Please copy out the entries exactly, skipping any pictures.
----- DATASET EXCERPTS
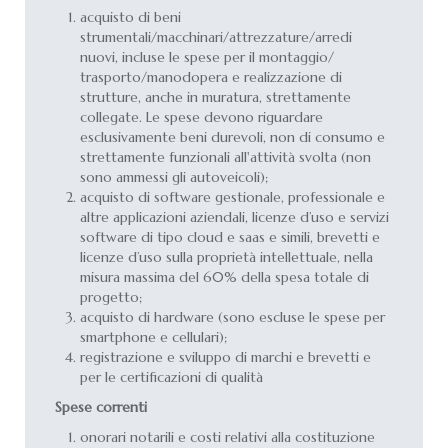
acquisto di beni
strumentali/macchinari/attrezzature/arredi
nuovi, incluse le spese per il montaggio/
trasporto/manodopera e realizzazione di
strutture, anche in muratura, strettamente
collegate. Le spese devono riguardare
esclusivamente beni durevoli, non di consumo e
strettamente funzionali all'attività svolta (non
sono ammessi gli autoveicoli);
acquisto di software gestionale, professionale e
altre applicazioni aziendali, licenze d’uso e servizi
software di tipo cloud e saas e simili, brevetti e
licenze d’uso sulla proprietà intellettuale, nella
misura massima del 60% della spesa totale di
progetto;
acquisto di hardware (sono escluse le spese per
smartphone e cellulari);
registrazione e sviluppo di marchi e brevetti e
per le certificazioni di qualità
Spese correnti
onorari notarili e costi relativi alla costituzione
----------
▶ _ANSWER BOX_
acquisto di beni
strumentali/macchinari/attrezzature/arredi
nuovi, incluse le spese per il montaggio/
trasporto/manodopera e realizzazione di
strutture, anche in muratura, strettamente
collegate. Le spese devono riguardare
esclusivamente beni durevoli, non di consumo e
strettamente funzionali all'attività svolta (non
sono ammessi gli autoveicoli);
acquisto di software gestionale, professionale e
altre applicazioni aziendali, licenze d’uso e servizi
software di tipo cloud e saas e simili, brevetti e
licenze d’uso sulla proprietà intellettuale, nella
misura massima del 60% della spesa totale di
progetto;
acquisto di hardware (sono escluse le spese per
smartphone e cellulari);
registrazione e sviluppo di marchi e brevetti e
per le certificazioni di qualità
Spese correnti
onorari notarili e costi relativi alla costituzione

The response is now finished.